Segment Start: DATA EXTRACTS

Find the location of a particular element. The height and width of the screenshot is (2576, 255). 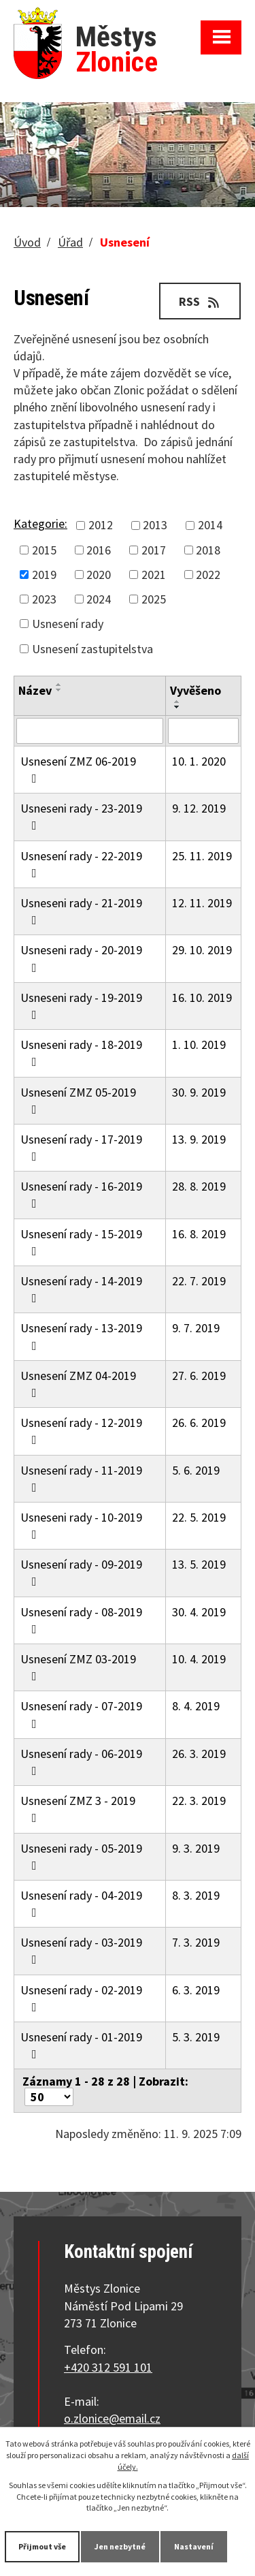

30. 4. 2019 is located at coordinates (199, 1612).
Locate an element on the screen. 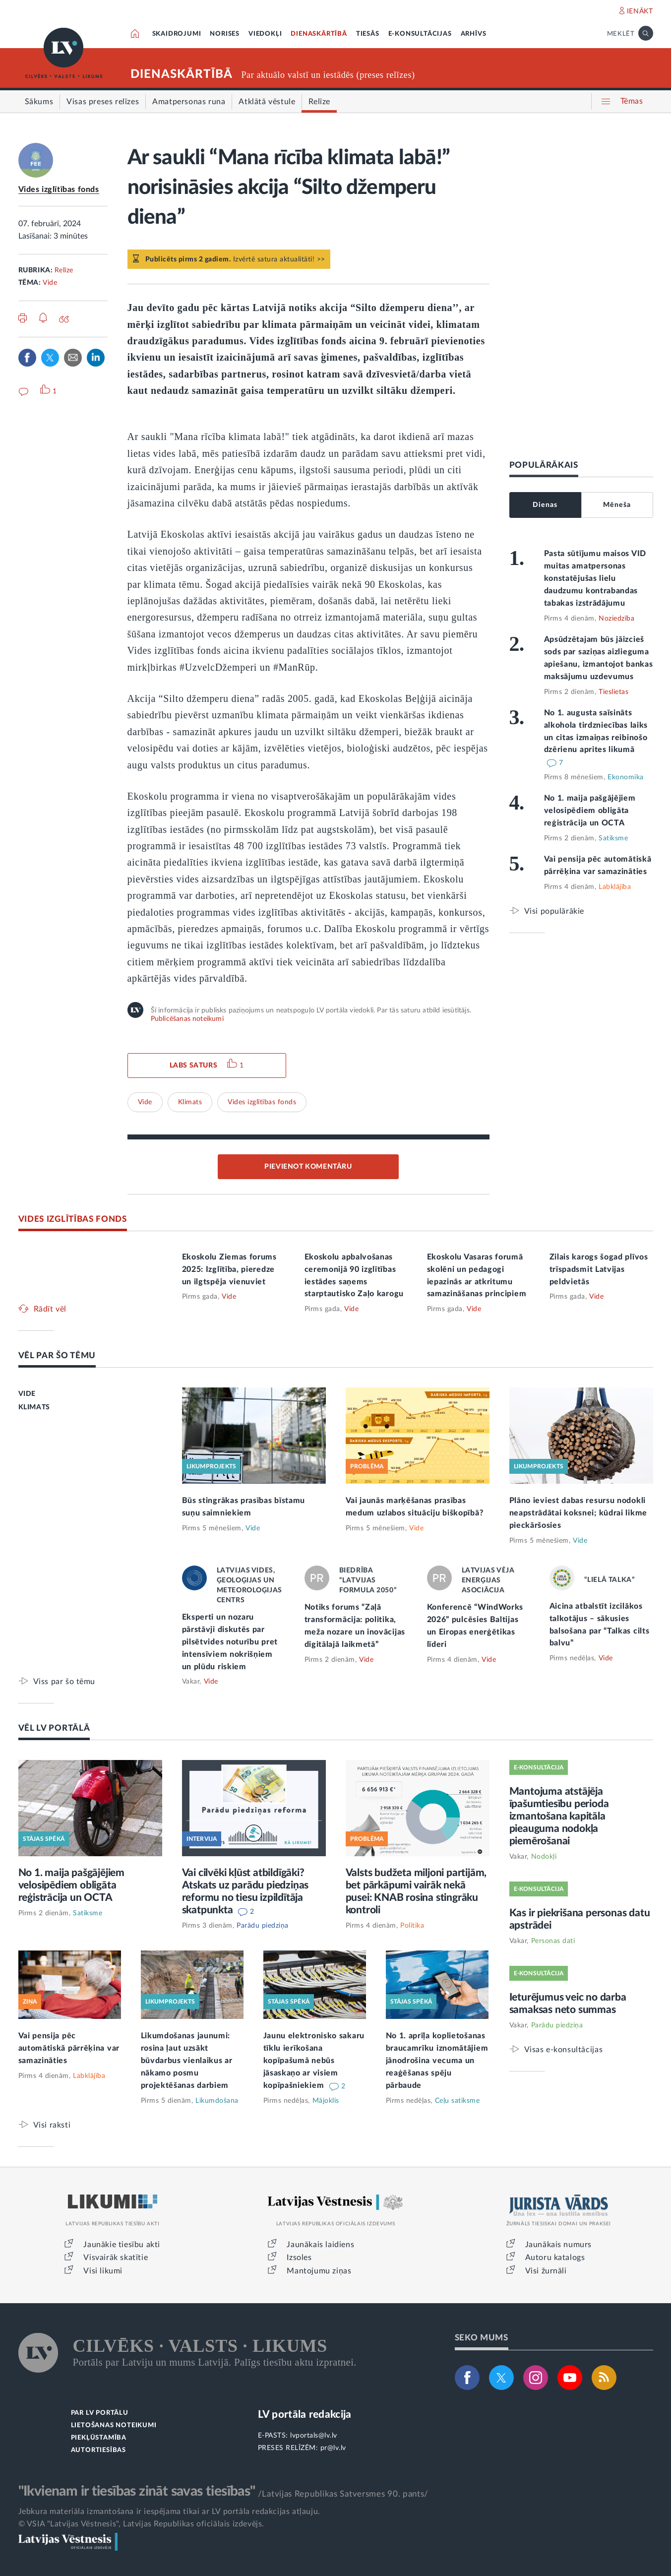 The width and height of the screenshot is (671, 2576). Ekonomika is located at coordinates (626, 777).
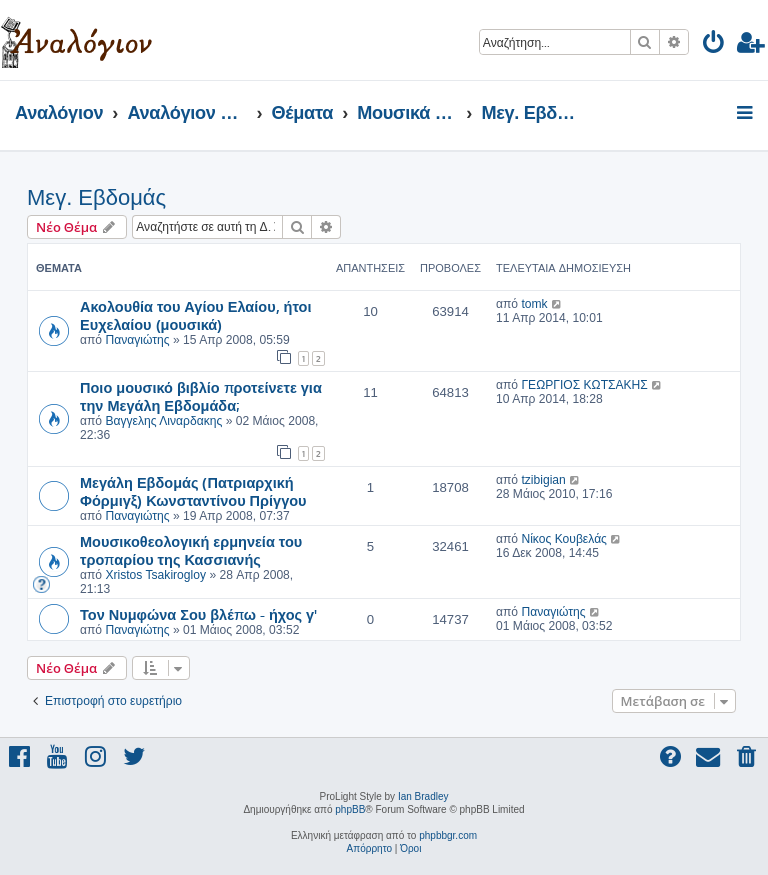 The height and width of the screenshot is (875, 768). Describe the element at coordinates (198, 614) in the screenshot. I see `Τον Νυμφώνα Σου βλέπω - ήχος γ'` at that location.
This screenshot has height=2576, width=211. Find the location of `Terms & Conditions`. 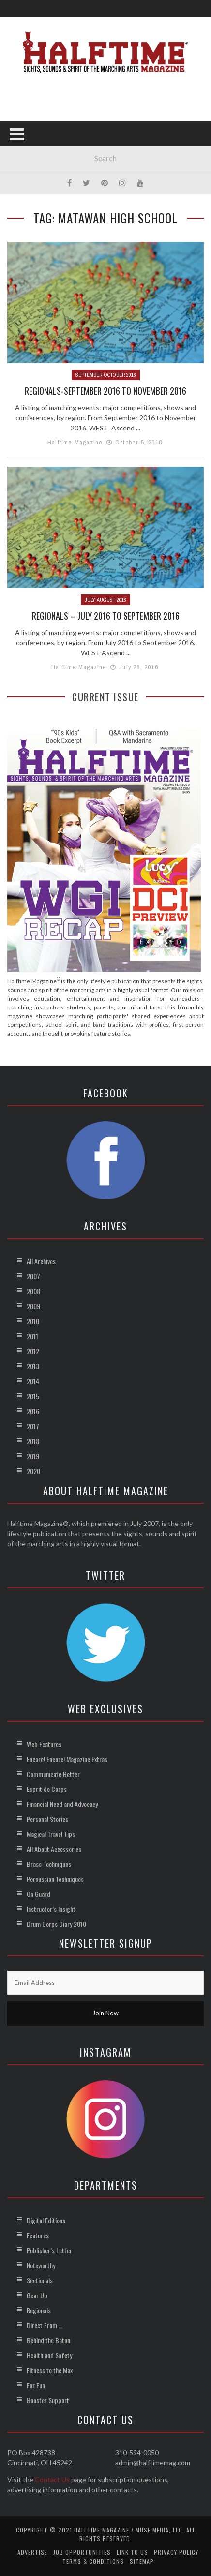

Terms & Conditions is located at coordinates (93, 2561).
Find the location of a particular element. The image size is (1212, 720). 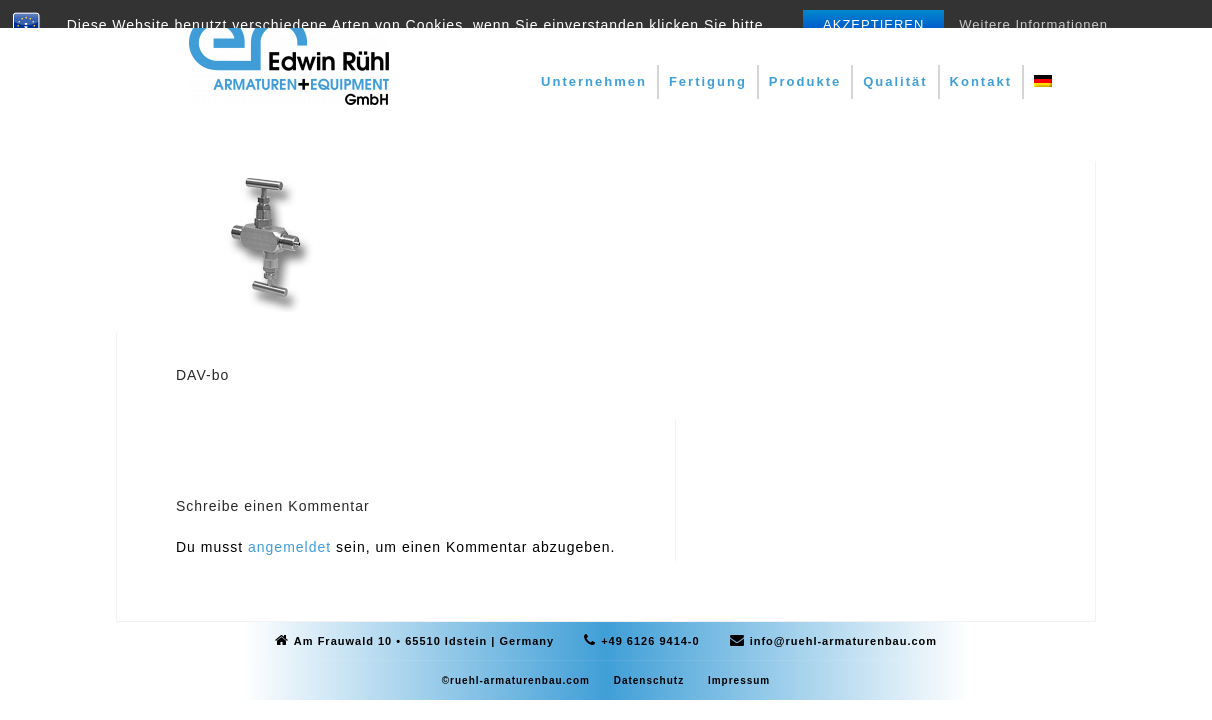

angemeldet is located at coordinates (289, 547).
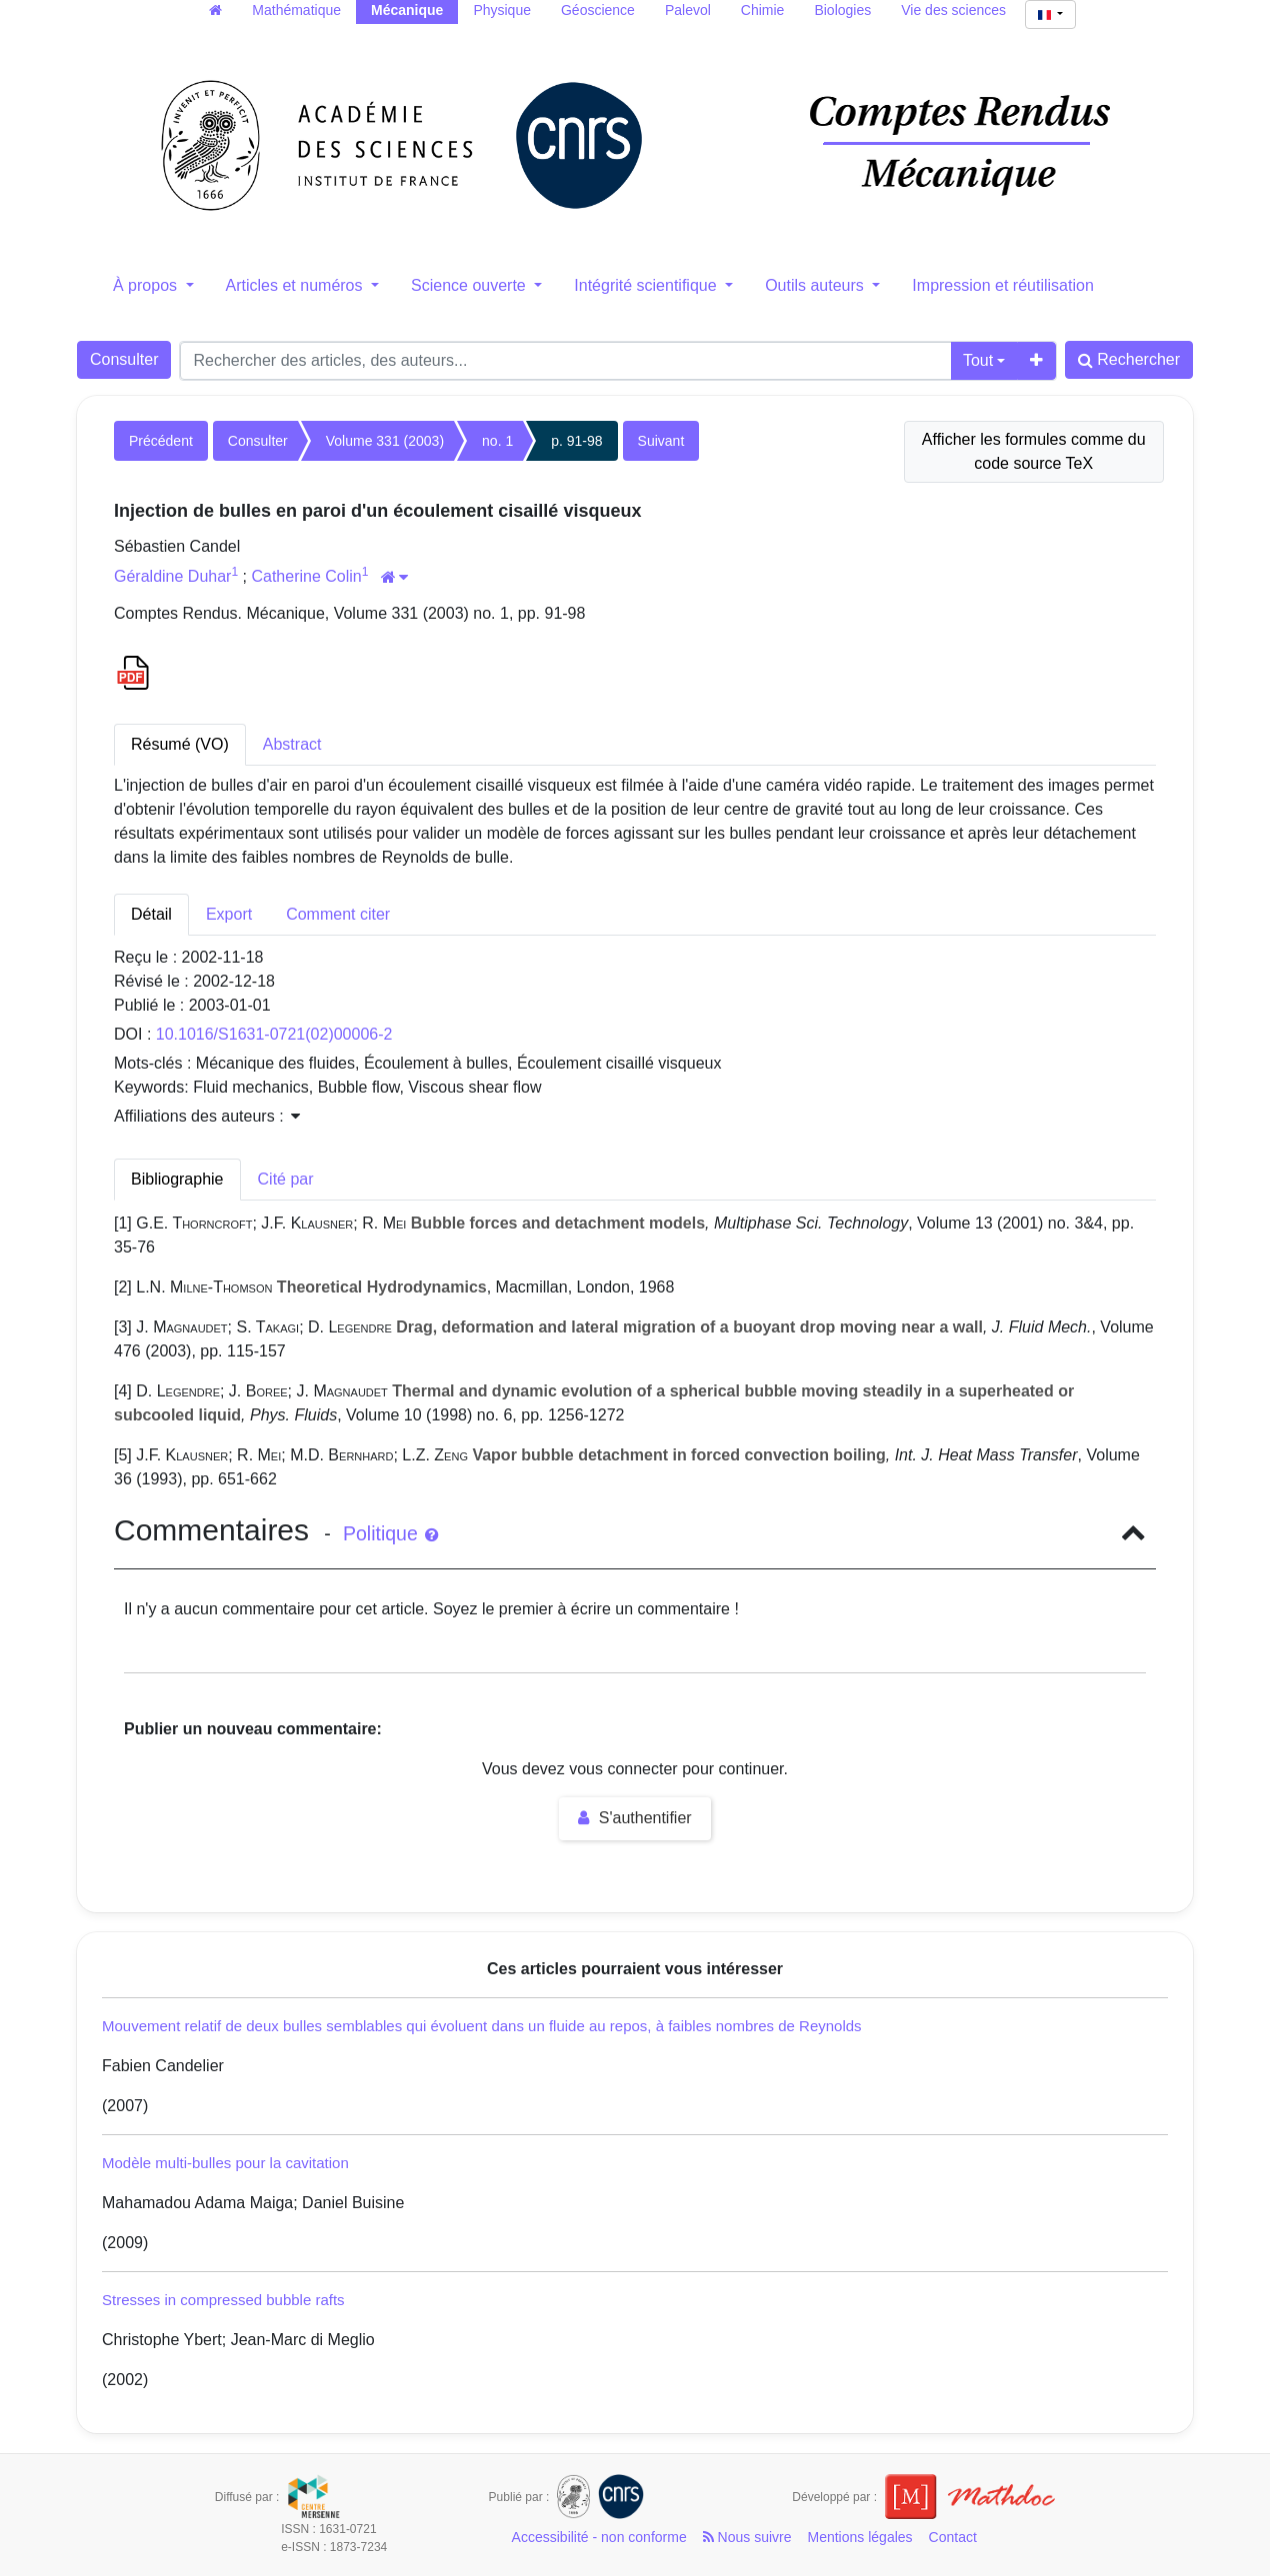 The height and width of the screenshot is (2576, 1270). I want to click on Vie des sciences, so click(953, 10).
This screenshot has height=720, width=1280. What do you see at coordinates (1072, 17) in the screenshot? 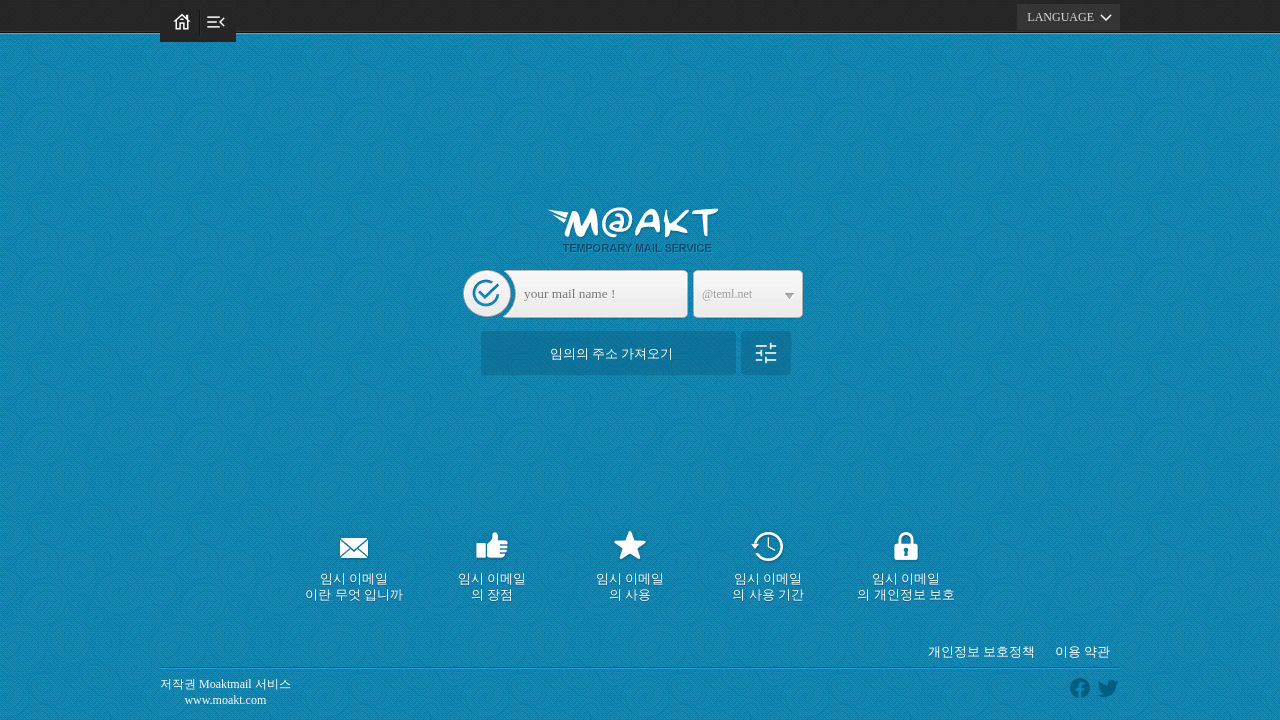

Segment End: DATA EXTRACTS

● **GOAL OF THE EXERCISE**
Leave the pictures out, then output exactly the lines from the "This screenshot has height=2576, width=211." line through the end of the records above, and no others.

● **SOLUTION**
This screenshot has height=2576, width=211. Find the location of `Terms & Conditions`. 

Terms & Conditions is located at coordinates (93, 2561).
Find the location of a particular element. The image size is (1212, 720). 

angemeldet is located at coordinates (289, 547).
 The height and width of the screenshot is (2576, 1270). I want to click on Vie des sciences, so click(953, 10).
This screenshot has height=720, width=1280. What do you see at coordinates (1072, 17) in the screenshot? 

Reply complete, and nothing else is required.